Since I’ve already been mulling over some ideas related to the satisfaction of the child’s wanderlust, I think I’ll be writing about them according to the way we played as children, if we were allowed to play at all. We wandered in our play and in our thought lives, though usually out of the structure of a predictable home life, which gave us something like a hive to return to after gathering whatever heady nectar we could find. While I realize that not all of us have had this luxury, many of us did. And many of the young parents I know of today give their children similarly uncluttered lives during their early childhoods because they know the value of that unblocked life. They sacrifice so that one parent can stay home, or they share responsibilities so that the children can be at home. They home school, they swear off many activities; they allow their children to play; they play with their children. They are in danger of raising children who are awake and who will carry some awareness into adulthood with them, and who possibly will be able to bring love and awareness to a mostly unconscious world.

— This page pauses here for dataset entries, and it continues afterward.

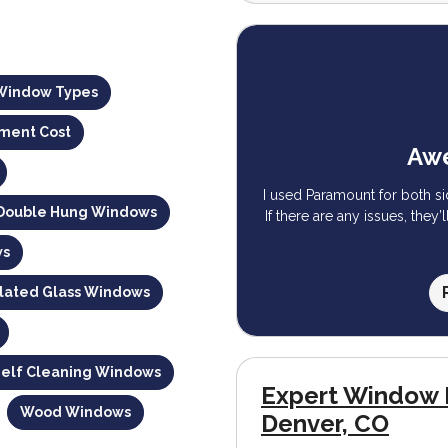
Window Types
ment Cost
Awe
I used Paramount for both s
 Double Hung Windows
If there are any issues, they’
ws
ulated Glass Windows
Self Cleaning Windows
Expert Window 
Wood Windows
Denver, CO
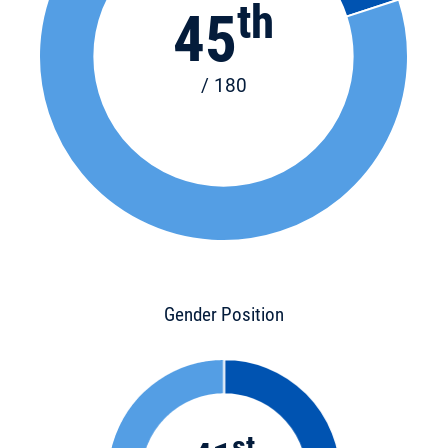
th
45
/ 180
Gender Position
st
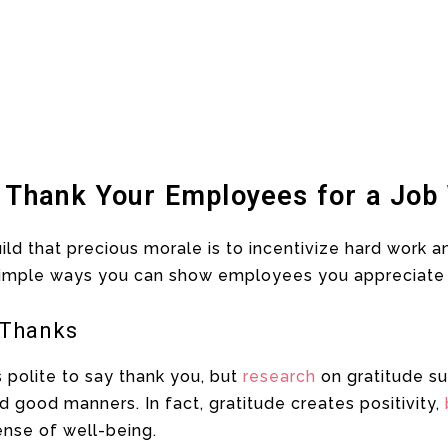
 Thank Your Employees for a Job
uild that precious morale is to incentivize hard work 
simple ways you can show employees you appreciate
 Thanks
s polite to say thank you, but
research
on gratitude su
ood manners. In fact, gratitude creates positivity,
ense of well-being.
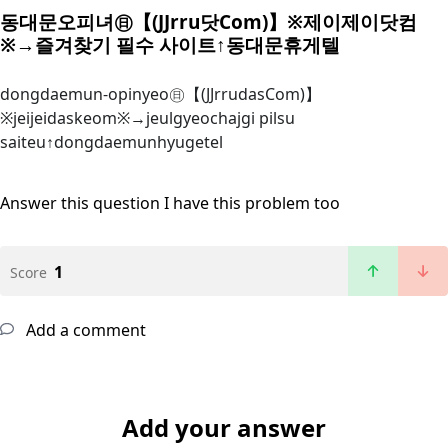
동대문오피녀㊐【(JJrru닷Com)】※제이제이닷컴
※→즐겨찾기 필수 사이트↑동대문휴게텔
dongdaemun-opinyeo㊐【(JJrrudasCom)】
※jeijeidaskeom※→jeulgyeochajgi pilsu
saiteu↑dongdaemunhyugetel
Answer this question
I have this problem too
1
Score
Add a comment
Add your answer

I’m also going to return to writing about some of the fundamentals of analytic psychology, probably beginning with some maps of the psyche, which I will intermingle with myth, so as to lay a good foundation for the theoretical writing I’ve also been wanting to do here.
Catch a Feeling Firefly
If you read here regularly, I wonder if you’d indulge me by thinking about your own childhoods, going back to the flow of days during which nothing much happened, but when the passing of time nurtured and fed you. You’ll know which days I mean by finding strings of days, days on end, whose memory causes a wave of nostalgia to overcome you. Days that now fill you with longing, or a pang of loss, deep joy, or deep gratitude. Sometimes you may think of them and feel great sorrow over something you’ve lost. Maybe it was days you spent with your grandparents, or days you spent at home doing nothing; a day with your brother or sister, a family vacation. Think back to the hours or days when life felt like an afternoon in a hammock, or time on a quilt under a tree with your very best friend.
Think about it, or feel your way back to it, and write it out for yourself. I don’t mean you have to write about it here, as a comment, or even on your own blog; but I do want you to write about it. Get it down somehow when your level of feeling or emotion (affect) rises up and squeezes you in the middle of your chest, right around your heart, and you begin to feel a little weepy or giddy. Right . . . there. That’s the part we want. Catch it like a firefly in a jar, and get very close to that feeling, and then write about it. Write it all out, the memories surrounding it: where you were, who you were with, what you were doing, what it smelled, tasted, and sounded like there; how long did it last? Capture it in a snapshot of words. And if you don’t want to share it here or on your own blog, just write it down in your journal or save it on your hard drive, because you’re going to need this word snapshot. It’s a map of sorts, and you’ll need it for where we’re going together. This will be a place you’ll return to because I’ll remind you to go there.
Ready? Good. Quiet yourself and get alone for a bit, and then take your snapshot. Think it through. Feel it out. Find the edges of it. Then write.